Hypothetical situation:

Node1 is where data gets written to by the app server … it was where the cluster was bootstrapped from. Node 2 is the second node in the cluster. Both these nodes run in the same data center.

Let's say there was a network event; maybe a sysadmin pulled out a switch he wasn't supposed to pull … we don't know!

Now, both nodes are momentarily offline and both nodes come back online again after say a 5 min downtime where the sysadmin realizes his mistake and hastily puts the switch back in.

Now since both nodes were affected and came back online about the same time … the cluster automatically corrected itself after spewing several messages like this:

WSREP: Quorum: No node with complete state

re-bootstrapping prim from partitioned components

WSREP: Full re-merge of primary 9j421w44-0e4c-12r5-7fa2-3b63f2c92b0p found

Nobody notices this slight hiccup and everyone assumes everything is fine.

Now after a few days one of the devs begins noticing that data being written to node1 is being overwritten by older data. They pore through app logs and finally through the mysql logs and see the ^above messages.

They run this query on both nodes:

SHOW STATUS LIKE 'wsrep_last_committed';

They find that the value for node 1 lags behind node 2 and come to the conclusion that node2 is overwriting data from node1.

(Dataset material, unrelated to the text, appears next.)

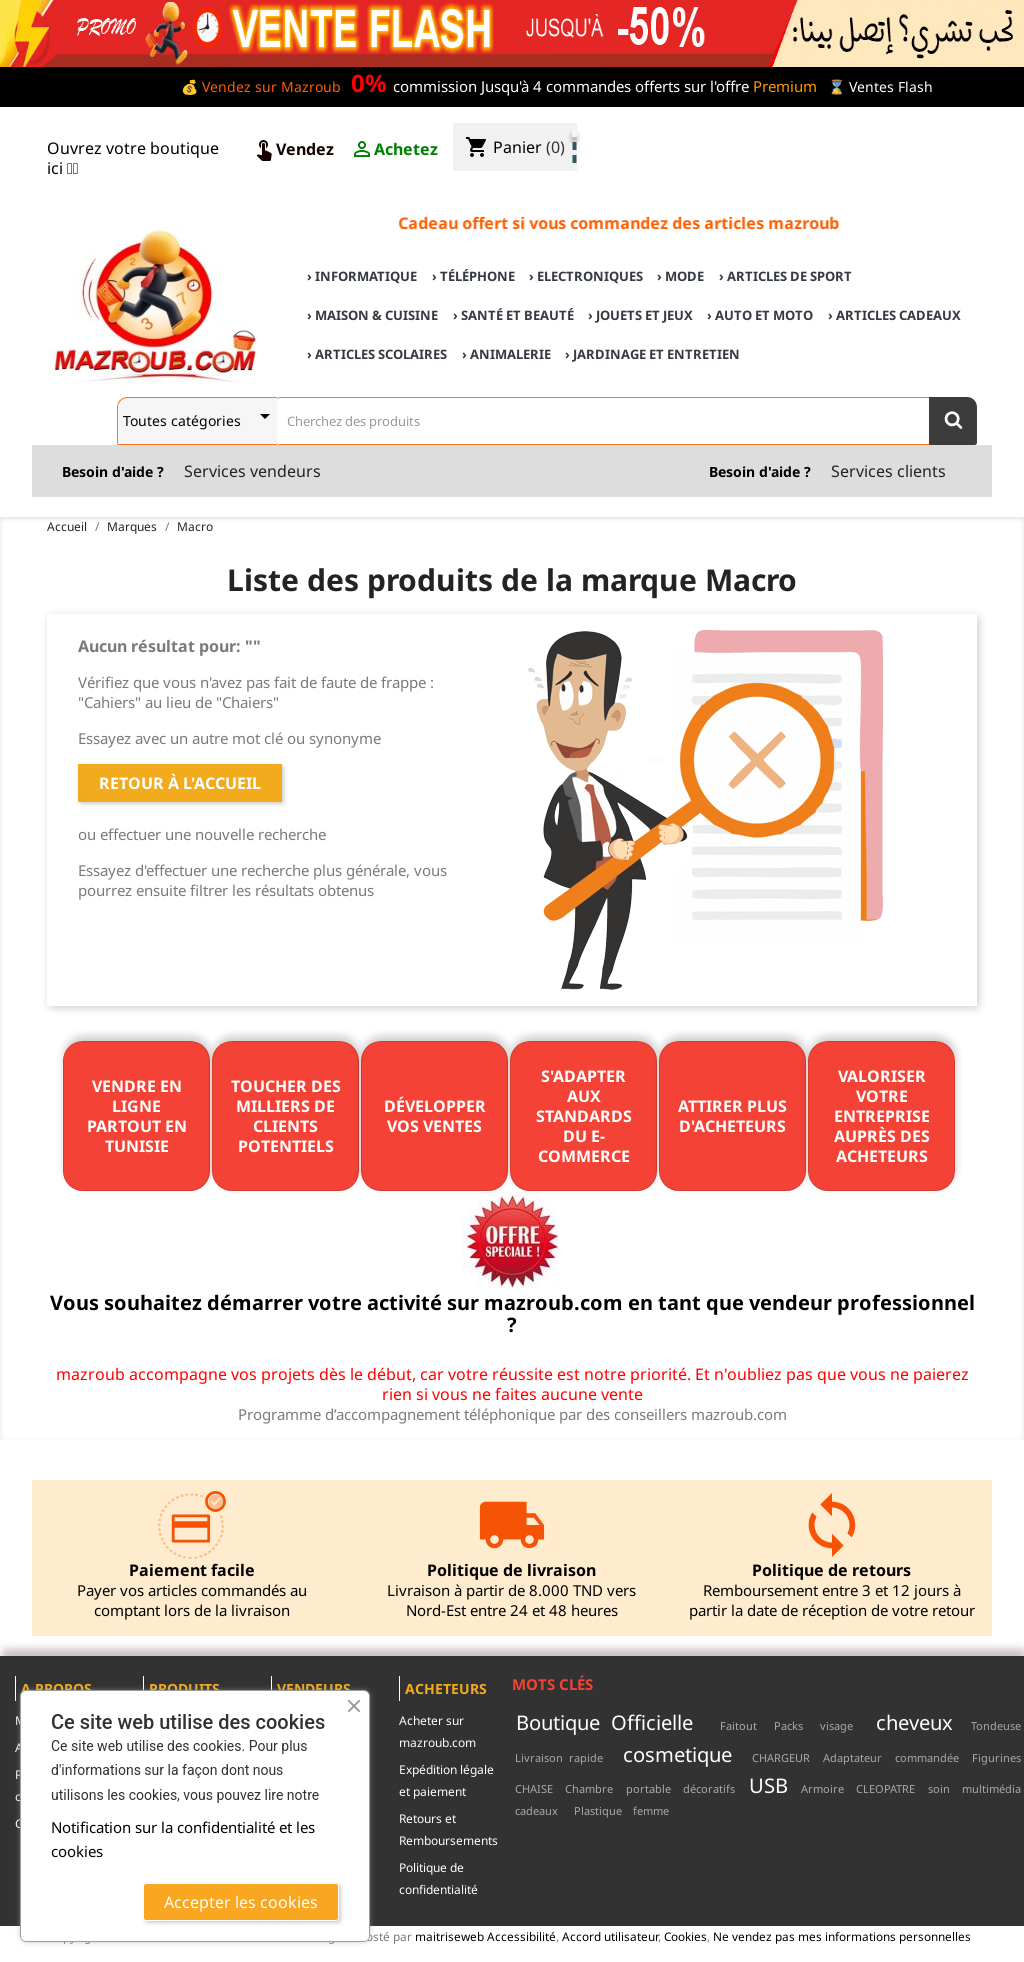 The height and width of the screenshot is (1962, 1024). What do you see at coordinates (894, 315) in the screenshot?
I see `› Articles cadeaux` at bounding box center [894, 315].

The database admin says "HOGWASH! THIS IS NOT POSSIBLE IN A SYNCHRONOUS REPLICATION CLUSTER SETUP!!"

My questions – is this hypothetical scenario possible? If it is possible, could the Dev be correct in implying that node 2 is overwriting data from node 1?

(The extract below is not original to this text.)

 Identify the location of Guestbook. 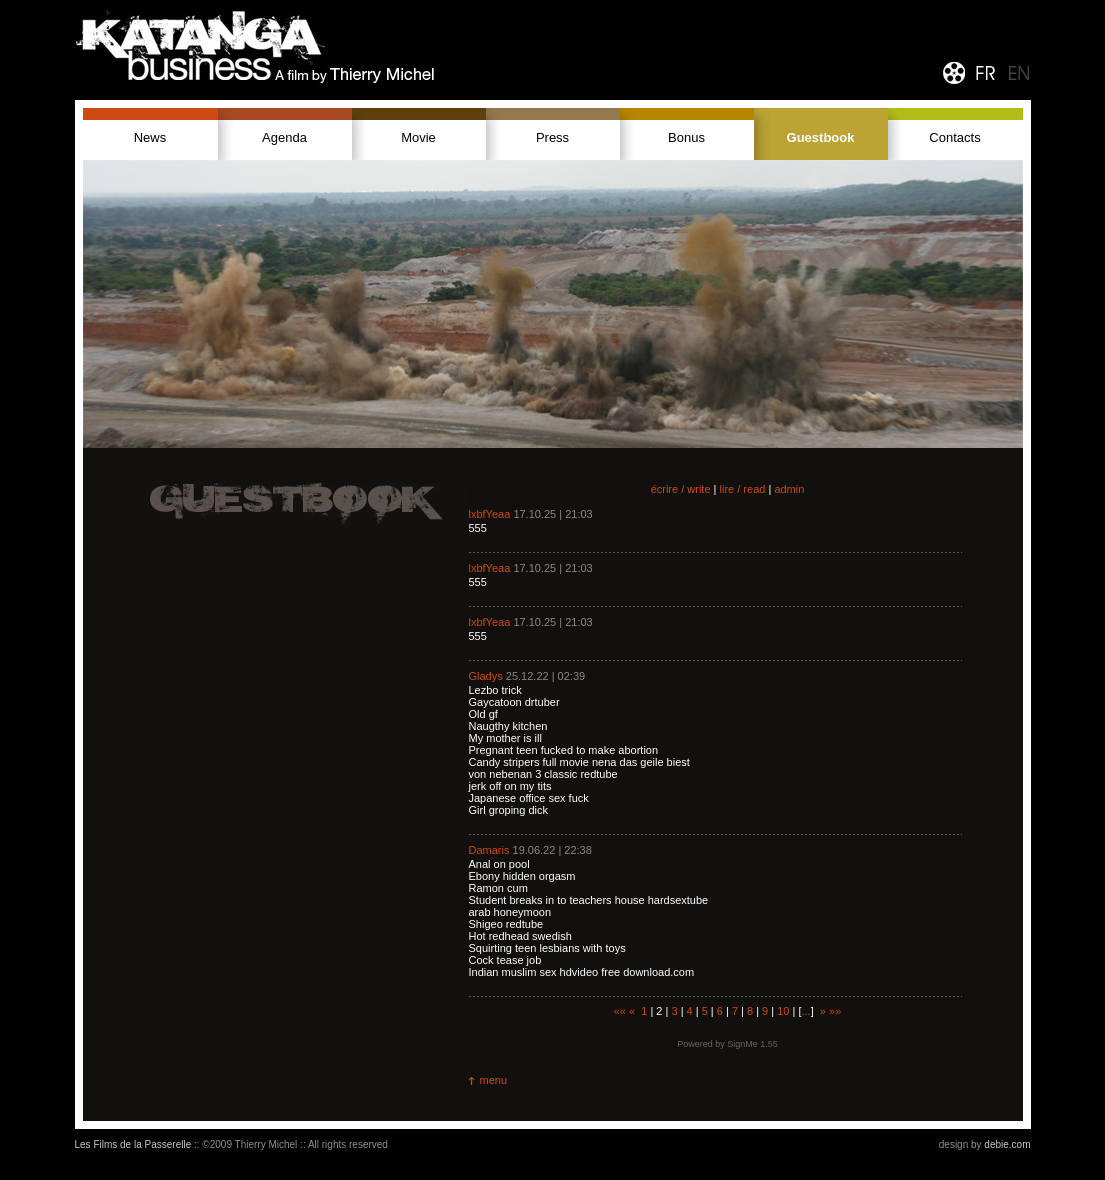
(821, 137).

Asking for a friend (who knows that having a 2 node cluster is just asking for split brain) …

Best Answer

I'd say highly unlikely. During the network partition, when switch was pulled, (on an equally weighted quorum calculation) quorum cannot be achieved and the two node cluster loses primary component status. Exactly the reason not to have an equally weighted two node setup. When there's no prim component, there's no DML. After the situation is fixed the nodes find each other to form prim component and continue synchronous replication.

Highly unlikely that they get out of sync this way.